## AIM OF THE TASK
Write the records out once more, exactly as they are given.

## DATASET CONTENT

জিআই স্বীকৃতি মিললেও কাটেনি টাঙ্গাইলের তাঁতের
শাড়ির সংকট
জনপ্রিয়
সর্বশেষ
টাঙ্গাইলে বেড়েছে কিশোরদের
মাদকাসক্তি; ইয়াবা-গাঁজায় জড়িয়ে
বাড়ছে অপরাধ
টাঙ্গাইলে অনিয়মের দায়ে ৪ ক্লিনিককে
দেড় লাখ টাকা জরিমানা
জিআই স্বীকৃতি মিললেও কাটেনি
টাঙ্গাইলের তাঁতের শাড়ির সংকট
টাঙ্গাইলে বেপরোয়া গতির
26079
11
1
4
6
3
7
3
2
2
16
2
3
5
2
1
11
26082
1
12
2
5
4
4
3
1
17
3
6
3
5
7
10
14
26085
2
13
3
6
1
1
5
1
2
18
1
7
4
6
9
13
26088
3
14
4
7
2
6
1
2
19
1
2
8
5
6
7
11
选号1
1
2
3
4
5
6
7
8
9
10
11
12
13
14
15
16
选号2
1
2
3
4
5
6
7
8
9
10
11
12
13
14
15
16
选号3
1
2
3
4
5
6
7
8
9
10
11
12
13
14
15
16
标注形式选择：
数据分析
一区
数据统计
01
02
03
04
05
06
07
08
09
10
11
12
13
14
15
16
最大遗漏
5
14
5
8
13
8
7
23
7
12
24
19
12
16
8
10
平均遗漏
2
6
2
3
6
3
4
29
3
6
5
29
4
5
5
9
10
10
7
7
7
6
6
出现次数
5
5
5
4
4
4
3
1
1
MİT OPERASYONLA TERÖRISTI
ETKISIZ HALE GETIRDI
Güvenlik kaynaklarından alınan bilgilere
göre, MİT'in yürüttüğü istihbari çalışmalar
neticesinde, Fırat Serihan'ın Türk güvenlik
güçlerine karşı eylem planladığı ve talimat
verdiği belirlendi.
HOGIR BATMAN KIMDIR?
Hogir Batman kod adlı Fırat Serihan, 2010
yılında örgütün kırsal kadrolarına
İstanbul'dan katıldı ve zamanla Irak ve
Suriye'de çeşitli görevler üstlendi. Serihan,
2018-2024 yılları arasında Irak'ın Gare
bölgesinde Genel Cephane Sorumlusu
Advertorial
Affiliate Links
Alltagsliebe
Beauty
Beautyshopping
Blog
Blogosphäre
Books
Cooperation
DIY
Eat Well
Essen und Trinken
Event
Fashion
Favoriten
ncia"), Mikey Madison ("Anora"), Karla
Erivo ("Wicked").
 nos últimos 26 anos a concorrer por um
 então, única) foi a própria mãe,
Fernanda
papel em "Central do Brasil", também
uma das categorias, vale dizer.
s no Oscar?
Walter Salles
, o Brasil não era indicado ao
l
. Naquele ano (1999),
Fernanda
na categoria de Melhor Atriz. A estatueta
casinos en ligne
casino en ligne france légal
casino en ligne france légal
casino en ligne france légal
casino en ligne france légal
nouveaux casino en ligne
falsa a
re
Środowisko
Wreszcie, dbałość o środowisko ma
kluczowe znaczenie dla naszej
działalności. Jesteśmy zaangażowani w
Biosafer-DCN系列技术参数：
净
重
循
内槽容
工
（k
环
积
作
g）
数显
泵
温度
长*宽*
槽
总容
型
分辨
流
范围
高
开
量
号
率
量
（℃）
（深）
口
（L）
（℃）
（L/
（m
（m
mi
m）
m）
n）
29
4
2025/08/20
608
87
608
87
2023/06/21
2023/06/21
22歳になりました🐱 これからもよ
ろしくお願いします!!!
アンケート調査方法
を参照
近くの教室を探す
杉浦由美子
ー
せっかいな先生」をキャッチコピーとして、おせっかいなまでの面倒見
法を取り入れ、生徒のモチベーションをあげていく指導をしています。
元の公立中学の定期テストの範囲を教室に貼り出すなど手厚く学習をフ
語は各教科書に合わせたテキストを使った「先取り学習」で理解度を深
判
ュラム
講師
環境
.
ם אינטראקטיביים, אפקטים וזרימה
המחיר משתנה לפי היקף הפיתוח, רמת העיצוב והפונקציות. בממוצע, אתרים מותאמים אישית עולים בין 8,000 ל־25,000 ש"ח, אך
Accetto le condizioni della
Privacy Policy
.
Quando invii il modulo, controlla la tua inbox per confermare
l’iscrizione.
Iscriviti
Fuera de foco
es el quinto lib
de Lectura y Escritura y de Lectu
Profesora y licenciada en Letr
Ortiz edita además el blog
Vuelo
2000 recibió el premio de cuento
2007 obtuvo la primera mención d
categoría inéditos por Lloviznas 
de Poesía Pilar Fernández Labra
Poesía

## ANSWER SPACE
জিআই স্বীকৃতি মিললেও কাটেনি টাঙ্গাইলের তাঁতের
শাড়ির সংকট
জনপ্রিয়
সর্বশেষ
টাঙ্গাইলে বেড়েছে কিশোরদের
মাদকাসক্তি; ইয়াবা-গাঁজায় জড়িয়ে
বাড়ছে অপরাধ
টাঙ্গাইলে অনিয়মের দায়ে ৪ ক্লিনিককে
দেড় লাখ টাকা জরিমানা
জিআই স্বীকৃতি মিললেও কাটেনি
টাঙ্গাইলের তাঁতের শাড়ির সংকট
টাঙ্গাইলে বেপরোয়া গতির
26079
11
1
4
6
3
7
3
2
2
16
2
3
5
2
1
11
26082
1
12
2
5
4
4
3
1
17
3
6
3
5
7
10
14
26085
2
13
3
6
1
1
5
1
2
18
1
7
4
6
9
13
26088
3
14
4
7
2
6
1
2
19
1
2
8
5
6
7
11
选号1
1
2
3
4
5
6
7
8
9
10
11
12
13
14
15
16
选号2
1
2
3
4
5
6
7
8
9
10
11
12
13
14
15
16
选号3
1
2
3
4
5
6
7
8
9
10
11
12
13
14
15
16
标注形式选择：
数据分析
一区
数据统计
01
02
03
04
05
06
07
08
09
10
11
12
13
14
15
16
最大遗漏
5
14
5
8
13
8
7
23
7
12
24
19
12
16
8
10
平均遗漏
2
6
2
3
6
3
4
29
3
6
5
29
4
5
5
9
10
10
7
7
7
6
6
出现次数
5
5
5
4
4
4
3
1
1
MİT OPERASYONLA TERÖRISTI
ETKISIZ HALE GETIRDI
Güvenlik kaynaklarından alınan bilgilere
göre, MİT'in yürüttüğü istihbari çalışmalar
neticesinde, Fırat Serihan'ın Türk güvenlik
güçlerine karşı eylem planladığı ve talimat
verdiği belirlendi.
HOGIR BATMAN KIMDIR?
Hogir Batman kod adlı Fırat Serihan, 2010
yılında örgütün kırsal kadrolarına
İstanbul'dan katıldı ve zamanla Irak ve
Suriye'de çeşitli görevler üstlendi. Serihan,
2018-2024 yılları arasında Irak'ın Gare
bölgesinde Genel Cephane Sorumlusu
Advertorial
Affiliate Links
Alltagsliebe
Beauty
Beautyshopping
Blog
Blogosphäre
Books
Cooperation
DIY
Eat Well
Essen und Trinken
Event
Fashion
Favoriten
ncia"), Mikey Madison ("Anora"), Karla
Erivo ("Wicked").
 nos últimos 26 anos a concorrer por um
 então, única) foi a própria mãe,
Fernanda
papel em "Central do Brasil", também
uma das categorias, vale dizer.
s no Oscar?
Walter Salles
, o Brasil não era indicado ao
l
. Naquele ano (1999),
Fernanda
na categoria de Melhor Atriz. A estatueta
casinos en ligne
casino en ligne france légal
casino en ligne france légal
casino en ligne france légal
casino en ligne france légal
nouveaux casino en ligne
falsa a
re
Środowisko
Wreszcie, dbałość o środowisko ma
kluczowe znaczenie dla naszej
działalności. Jesteśmy zaangażowani w
Biosafer-DCN系列技术参数：
净
重
循
内槽容
工
（k
环
积
作
g）
数显
泵
温度
长*宽*
槽
总容
型
分辨
流
范围
高
开
量
号
率
量
（℃）
（深）
口
（L）
（℃）
（L/
（m
（m
mi
m）
m）
n）
29
4
2025/08/20
608
87
608
87
2023/06/21
2023/06/21
22歳になりました🐱 これからもよ
ろしくお願いします!!!
アンケート調査方法
を参照
近くの教室を探す
杉浦由美子
ー
せっかいな先生」をキャッチコピーとして、おせっかいなまでの面倒見
法を取り入れ、生徒のモチベーションをあげていく指導をしています。
元の公立中学の定期テストの範囲を教室に貼り出すなど手厚く学習をフ
語は各教科書に合わせたテキストを使った「先取り学習」で理解度を深
判
ュラム
講師
環境
.
ם אינטראקטיביים, אפקטים וזרימה
המחיר משתנה לפי היקף הפיתוח, רמת העיצוב והפונקציות. בממוצע, אתרים מותאמים אישית עולים בין 8,000 ל־25,000 ש"ח, אך
Accetto le condizioni della
Privacy Policy
.
Quando invii il modulo, controlla la tua inbox per confermare
l’iscrizione.
Iscriviti
Fuera de foco
es el quinto lib
de Lectura y Escritura y de Lectu
Profesora y licenciada en Letr
Ortiz edita además el blog
Vuelo
2000 recibió el premio de cuento
2007 obtuvo la primera mención d
categoría inéditos por Lloviznas 
de Poesía Pilar Fernández Labra
Poesía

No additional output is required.